Si un moine bouddhiste échoue dans sa mission ou commet des erreurs, cela ne signifie pas que l’énergie de l’amour qu’il cherche à transmettre est invalide. Cela montre simplement qu’il a mal joué son rôle. C’est un rappel important : l’amour universel ne dépend pas d’un individu ou d’un rôle en particulier. Cette énergie existe indépendamment des imperfections humaines.
Lorsque des figures spirituelles, comme des maîtres ou des gourous, dévient de leur mission, cela résulte souvent d’une confusion entre leur rôle et leur véritable essence. Ils s’identifient à leur rôle de manière excessive, oubliant qu’ils ne sont que des acteurs incarnant un rôle temporaire. Par exemple, un maître spirituel qui exploite sexuellement ses disciples n’agit pas en tant qu’être universel au service de l’amour inconditionnel. Il s’est déconnecté de son essence, succombant aux illusions de l’égo et de la matière.
Cette dérive est symptomatique d’un oubli fondamental : un maître spirituel est un être éternel venu expérimenter un rôle éphémère, et ce rôle n’a qu’un début et une fin. Lorsqu’il perd de vue cette vérité, il glisse dans une vibration basse, où les incohérences peuvent paraître cohérentes. Ce glissement peut mener à des justifications absurdes, comme l’idée que la transmission spirituelle pourrait passer par une « fusion sexuelle » entre maître et disciple. Une telle dérive ne peut cependant se produire face à un adepte critique, conscient de sa propre nature universelle.
Les habits distinctifs ou tout autre signe matériel appartiennent au domaine de la forme, qui, par essence, est une illusion. Ces signes n’ont rien de spirituel. Ils servent à distinguer la personne qui les porte, à lui conférer un statut ou une autorité, et à instaurer une séparation entre les individus. Cette séparation va à l’encontre de l’amour inconditionnel, qui repose sur l’unité et l’absence de distinctions.
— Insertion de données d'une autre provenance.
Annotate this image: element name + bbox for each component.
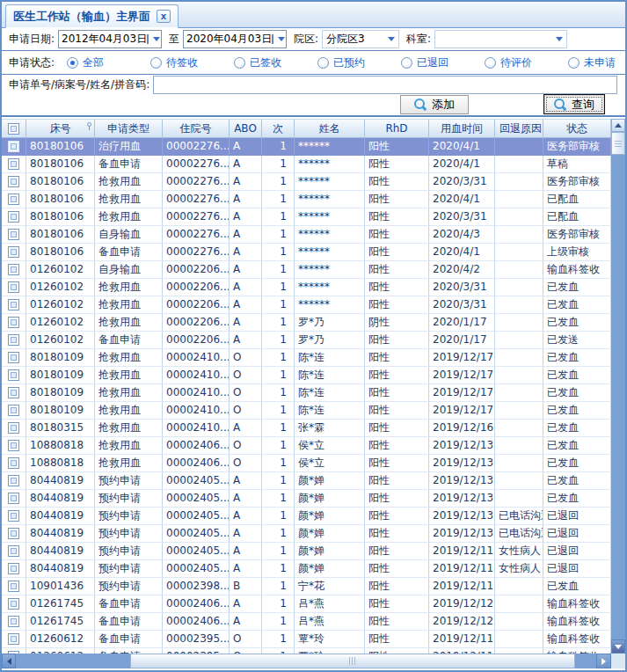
row-checkbox-cell[interactable]: [2, 508, 26, 525]
row-checkbox-cell[interactable]: [2, 613, 26, 631]
table-row[interactable]: 80440819 预约申请 00002405... A 1 颜*婵 阳性 201…: [2, 508, 611, 525]
table-row[interactable]: 80180106 自身输血 00002276... A 1 ****** 阳性 …: [2, 226, 611, 244]
row-checkbox[interactable]: [8, 334, 19, 346]
row-checkbox[interactable]: [8, 545, 19, 557]
radio-icon[interactable]: [150, 57, 162, 69]
row-checkbox-cell[interactable]: [2, 332, 26, 349]
table-row[interactable]: 80440819 预约申请 00002405... A 1 颜*婵 阳性 201…: [2, 560, 611, 578]
row-checkbox[interactable]: [8, 440, 19, 451]
search-input[interactable]: [153, 76, 617, 94]
campus-dropdown[interactable]: 分院区3: [322, 30, 399, 48]
row-checkbox[interactable]: [8, 141, 19, 152]
row-checkbox-cell[interactable]: [2, 595, 26, 613]
column-header-abo[interactable]: ABO: [230, 119, 262, 137]
radio-icon[interactable]: [67, 57, 78, 69]
tab-close-icon[interactable]: x: [157, 10, 171, 23]
column-header-reason[interactable]: 回退原因: [495, 119, 543, 137]
row-checkbox-cell[interactable]: [2, 156, 26, 173]
row-checkbox[interactable]: [8, 299, 19, 310]
status-radio-已签收[interactable]: 已签收: [234, 55, 317, 70]
table-row[interactable]: 01261745 备血申请 00002406... A 1 吕*燕 阳性 201…: [2, 613, 611, 631]
row-checkbox-cell[interactable]: [2, 490, 26, 508]
row-checkbox-cell[interactable]: [2, 279, 26, 296]
column-header-times[interactable]: 次: [262, 119, 295, 137]
row-checkbox[interactable]: [8, 493, 19, 504]
table-row[interactable]: 01260102 备血申请 00002206... A 1 罗*乃 阳性 202…: [2, 332, 611, 349]
column-header-status[interactable]: 状态: [543, 119, 611, 137]
table-row[interactable]: 80180109 抢救用血 00002410... O 1 陈*连 阳性 201…: [2, 402, 611, 420]
row-checkbox[interactable]: [8, 387, 19, 398]
radio-icon[interactable]: [401, 57, 412, 69]
row-checkbox-cell[interactable]: [2, 402, 26, 420]
table-row[interactable]: 80180109 抢救用血 00002410... O 1 陈*连 阳性 201…: [2, 349, 611, 367]
tab-doctor-workstation[interactable]: 医生工作站（输血）主界面 x: [5, 4, 179, 28]
row-checkbox[interactable]: [8, 405, 19, 416]
table-row[interactable]: 10880818 抢救用血 00002406... O 1 侯*立 阳性 201…: [2, 455, 611, 472]
table-row[interactable]: 01260102 自身输血 00002206... A 1 ****** 阳性 …: [2, 261, 611, 279]
row-checkbox[interactable]: [8, 369, 19, 381]
status-radio-已预约[interactable]: 已预约: [317, 55, 401, 70]
filter-pin-icon[interactable]: [87, 122, 91, 127]
scroll-right-button[interactable]: [596, 654, 611, 668]
row-checkbox-cell[interactable]: [2, 578, 26, 595]
column-header-rhd[interactable]: RhD: [365, 119, 429, 137]
table-row[interactable]: 10901436 预约申请 00002398... B 1 宁*花 阳性 201…: [2, 578, 611, 595]
date-to-field[interactable]: 2020年04月03日: [183, 30, 287, 48]
row-checkbox[interactable]: [8, 211, 19, 223]
table-row[interactable]: 80180315 抢救用血 00002410... A 1 张*霖 阳性 201…: [2, 420, 611, 437]
row-checkbox[interactable]: [8, 633, 19, 645]
row-checkbox-cell[interactable]: [2, 455, 26, 472]
row-checkbox-cell[interactable]: [2, 244, 26, 261]
row-checkbox[interactable]: [8, 264, 19, 275]
row-checkbox-cell[interactable]: [2, 420, 26, 437]
row-checkbox[interactable]: [8, 598, 19, 610]
column-header-type[interactable]: 申请类型: [95, 119, 163, 137]
table-row[interactable]: 10880818 抢救用血 00002406... O 1 侯*立 阳性 201…: [2, 437, 611, 455]
chevron-down-icon[interactable]: [153, 37, 160, 41]
dept-dropdown[interactable]: [434, 30, 567, 48]
row-checkbox[interactable]: [8, 581, 19, 592]
status-radio-已退回[interactable]: 已退回: [401, 55, 485, 70]
column-header-name[interactable]: 姓名: [295, 119, 365, 137]
table-row[interactable]: 80180106 备血申请 00002276... A 1 ****** 阳性 …: [2, 244, 611, 261]
row-checkbox-cell[interactable]: [2, 261, 26, 279]
row-checkbox[interactable]: [8, 281, 19, 293]
table-row[interactable]: 01260612 备血申请 00002395... O 1 覃*玲 阳性 201…: [2, 631, 611, 648]
row-checkbox-cell[interactable]: [2, 314, 26, 332]
table-row[interactable]: 80440819 预约申请 00002405... A 1 颜*婵 阳性 201…: [2, 543, 611, 560]
table-row[interactable]: 80180109 抢救用血 00002410... O 1 陈*连 阳性 201…: [2, 384, 611, 402]
row-checkbox-cell[interactable]: [2, 631, 26, 648]
row-checkbox[interactable]: [8, 510, 19, 522]
table-row[interactable]: 80180109 抢救用血 00002410... O 1 陈*连 阳性 201…: [2, 367, 611, 384]
row-checkbox[interactable]: [8, 457, 19, 469]
calendar-icon[interactable]: [272, 34, 273, 44]
table-row[interactable]: 80440819 预约申请 00002405... A 1 颜*婵 阳性 201…: [2, 490, 611, 508]
row-checkbox-cell[interactable]: [2, 560, 26, 578]
table-row[interactable]: 01260102 抢救用血 00002206... A 1 ****** 阳性 …: [2, 296, 611, 314]
table-row[interactable]: 80440819 预约申请 00002405... A 1 颜*婵 阳性 201…: [2, 525, 611, 543]
table-row[interactable]: 80180106 备血申请 00002276... A 1 ****** 阳性 …: [2, 156, 611, 173]
row-checkbox-cell[interactable]: [2, 543, 26, 560]
row-checkbox[interactable]: [8, 352, 19, 363]
column-header-bed[interactable]: 床号: [26, 119, 95, 137]
scroll-up-button[interactable]: [611, 119, 625, 132]
scroll-down-button[interactable]: [611, 639, 625, 654]
row-checkbox-cell[interactable]: [2, 173, 26, 191]
add-button[interactable]: 添加: [400, 95, 469, 114]
row-checkbox[interactable]: [8, 194, 19, 205]
row-checkbox-cell[interactable]: [2, 296, 26, 314]
status-radio-全部[interactable]: 全部: [67, 55, 150, 70]
select-all-checkbox-cell[interactable]: [2, 119, 26, 137]
table-row[interactable]: 80180106 治疗用血 00002276... A 1 ****** 阳性 …: [2, 138, 611, 156]
row-checkbox[interactable]: [8, 176, 19, 187]
row-checkbox-cell[interactable]: [2, 191, 26, 208]
status-radio-未申请[interactable]: 未申请: [568, 55, 627, 70]
status-radio-待评价[interactable]: 待评价: [485, 55, 568, 70]
row-checkbox[interactable]: [8, 246, 19, 258]
radio-icon[interactable]: [317, 57, 329, 69]
row-checkbox-cell[interactable]: [2, 208, 26, 226]
row-checkbox[interactable]: [8, 229, 19, 240]
row-checkbox[interactable]: [8, 317, 19, 328]
row-checkbox-cell[interactable]: [2, 138, 26, 156]
date-from-field[interactable]: 2012年04月03日: [58, 30, 162, 48]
En mettant l’accent sur la forme, les religieux ou maîtres spirituels créent des barrières artificielles qui entravent la libre circulation de l’énergie d’amour. Ce faisant, ils risquent de transformer leurs disciples en suiveurs aveugles, incapables de différencier la spiritualité authentique du statut artificiel conféré par un rôle social.
Les titres tels que prophète, rabbin, pape ou maître spirituel n’ont de sens que dans notre monde dualiste. Ils sont des créations humaines, propres à une civilisation fondée sur des rapports de domination et de séparation. En dehors de cette fréquence terrestre, ces titres n’ont aucune valeur. L’être universel, éternel, transcende ces étiquettes éphémères.
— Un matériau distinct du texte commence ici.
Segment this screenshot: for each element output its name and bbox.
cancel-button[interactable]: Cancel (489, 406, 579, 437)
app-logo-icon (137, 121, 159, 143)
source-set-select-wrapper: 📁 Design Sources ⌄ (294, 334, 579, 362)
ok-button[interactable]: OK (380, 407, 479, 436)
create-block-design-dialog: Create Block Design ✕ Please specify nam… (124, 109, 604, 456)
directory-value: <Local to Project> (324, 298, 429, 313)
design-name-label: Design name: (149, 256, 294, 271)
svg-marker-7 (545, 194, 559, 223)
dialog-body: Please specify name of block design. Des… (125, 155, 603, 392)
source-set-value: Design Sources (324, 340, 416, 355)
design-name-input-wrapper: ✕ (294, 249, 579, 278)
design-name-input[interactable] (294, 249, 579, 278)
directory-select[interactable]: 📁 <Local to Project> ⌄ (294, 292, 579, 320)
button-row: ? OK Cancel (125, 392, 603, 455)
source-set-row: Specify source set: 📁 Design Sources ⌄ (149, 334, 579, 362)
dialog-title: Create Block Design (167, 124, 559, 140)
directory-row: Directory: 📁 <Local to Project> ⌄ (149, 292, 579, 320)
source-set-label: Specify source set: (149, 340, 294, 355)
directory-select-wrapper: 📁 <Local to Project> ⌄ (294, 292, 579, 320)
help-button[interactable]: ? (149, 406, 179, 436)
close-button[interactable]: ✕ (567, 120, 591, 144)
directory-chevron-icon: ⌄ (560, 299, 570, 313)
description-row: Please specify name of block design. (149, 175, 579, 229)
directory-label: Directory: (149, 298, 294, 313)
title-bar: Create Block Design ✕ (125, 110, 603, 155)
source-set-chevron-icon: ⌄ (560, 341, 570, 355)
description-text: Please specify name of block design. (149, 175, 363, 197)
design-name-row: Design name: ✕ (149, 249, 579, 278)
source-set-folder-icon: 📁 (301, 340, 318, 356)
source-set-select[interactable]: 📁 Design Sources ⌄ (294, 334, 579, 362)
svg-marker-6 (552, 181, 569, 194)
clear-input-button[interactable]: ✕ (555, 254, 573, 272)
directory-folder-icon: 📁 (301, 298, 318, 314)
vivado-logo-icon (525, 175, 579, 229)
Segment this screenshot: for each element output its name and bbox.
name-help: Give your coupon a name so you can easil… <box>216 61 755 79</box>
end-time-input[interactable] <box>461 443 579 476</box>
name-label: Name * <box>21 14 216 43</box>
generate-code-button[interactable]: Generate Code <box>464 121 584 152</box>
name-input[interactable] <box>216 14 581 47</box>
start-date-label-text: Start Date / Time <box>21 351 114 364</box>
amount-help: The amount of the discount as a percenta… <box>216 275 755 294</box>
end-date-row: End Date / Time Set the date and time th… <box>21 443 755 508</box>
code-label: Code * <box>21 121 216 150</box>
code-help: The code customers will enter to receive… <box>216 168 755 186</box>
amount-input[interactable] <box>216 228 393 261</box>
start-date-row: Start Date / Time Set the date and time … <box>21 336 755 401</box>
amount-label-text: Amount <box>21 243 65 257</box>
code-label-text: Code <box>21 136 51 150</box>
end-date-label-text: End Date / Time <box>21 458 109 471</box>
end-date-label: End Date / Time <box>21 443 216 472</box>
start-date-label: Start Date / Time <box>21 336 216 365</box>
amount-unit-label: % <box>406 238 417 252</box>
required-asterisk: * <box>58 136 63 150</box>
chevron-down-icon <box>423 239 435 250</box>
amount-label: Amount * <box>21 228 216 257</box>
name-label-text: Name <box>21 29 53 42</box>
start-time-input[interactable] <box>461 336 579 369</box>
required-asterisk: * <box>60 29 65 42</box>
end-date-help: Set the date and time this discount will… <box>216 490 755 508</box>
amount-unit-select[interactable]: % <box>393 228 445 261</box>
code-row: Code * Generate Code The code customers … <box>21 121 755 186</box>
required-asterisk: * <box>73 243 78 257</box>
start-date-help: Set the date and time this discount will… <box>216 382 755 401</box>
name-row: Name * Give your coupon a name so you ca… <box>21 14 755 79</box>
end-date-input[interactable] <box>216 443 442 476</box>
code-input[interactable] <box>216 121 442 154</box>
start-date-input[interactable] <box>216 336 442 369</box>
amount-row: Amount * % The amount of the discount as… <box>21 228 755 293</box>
La véritable spiritualité ne réside pas dans la forme ou dans les rôles sociaux, mais dans l’énergie d’amour inconditionnel qui transcende toute distinction. Porter un signe distinctif ou se réclamer d’un titre spirituel ne suffit pas à incarner cette énergie. Cela nécessite de reconnaître que l’on est bien plus qu’un rôle temporaire : un être universel venu expérimenter et propager l’unité. En cessant de s’identifier aux illusions de la forme, nous pouvons retrouver cette connexion avec notre essence profonde et contribuer à un amour véritablement inconditionnel.